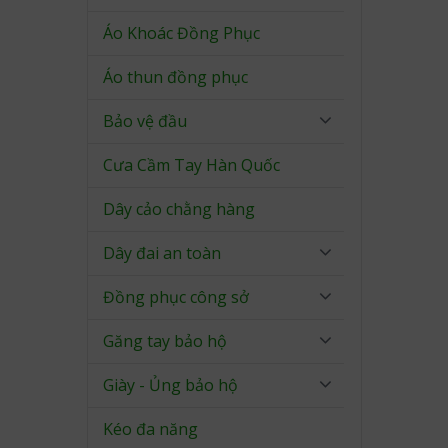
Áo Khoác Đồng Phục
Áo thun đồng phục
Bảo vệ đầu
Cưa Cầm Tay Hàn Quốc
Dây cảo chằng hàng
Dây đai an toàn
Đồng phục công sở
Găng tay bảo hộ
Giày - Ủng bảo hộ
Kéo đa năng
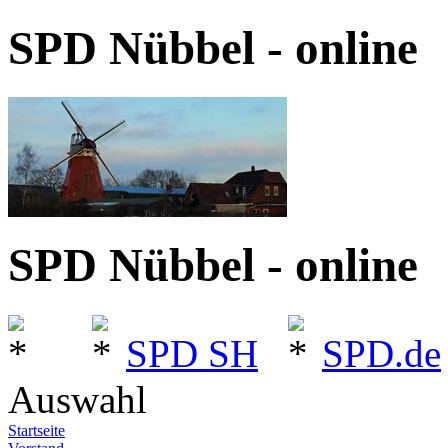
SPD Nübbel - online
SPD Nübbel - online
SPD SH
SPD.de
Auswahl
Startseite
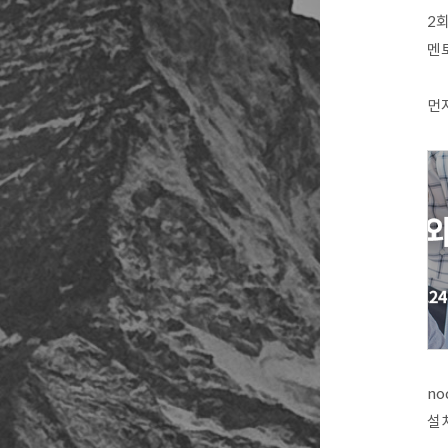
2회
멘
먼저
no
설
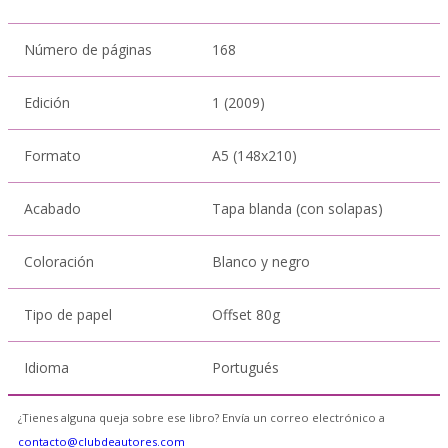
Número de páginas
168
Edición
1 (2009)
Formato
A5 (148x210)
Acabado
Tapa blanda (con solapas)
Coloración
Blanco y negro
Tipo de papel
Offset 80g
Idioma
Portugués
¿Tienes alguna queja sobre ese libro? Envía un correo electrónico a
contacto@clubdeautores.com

WHAT IS REQUIRED: Everything in the records above should be printed again exactly, except the pictures.

RESPONSE:
Áo Khoác Đồng Phục
Áo thun đồng phục
Bảo vệ đầu
Cưa Cầm Tay Hàn Quốc
Dây cảo chằng hàng
Dây đai an toàn
Đồng phục công sở
Găng tay bảo hộ
Giày - Ủng bảo hộ
Kéo đa năng
SPD Nübbel - online
SPD Nübbel - online
SPD SH
SPD.de
Auswahl
Startseite
2회
멘
먼저
no
설
Número de páginas
168
Edición
1 (2009)
Formato
A5 (148x210)
Acabado
Tapa blanda (con solapas)
Coloración
Blanco y negro
Tipo de papel
Offset 80g
Idioma
Portugués
¿Tienes alguna queja sobre ese libro? Envía un correo electrónico a
contacto@clubdeautores.com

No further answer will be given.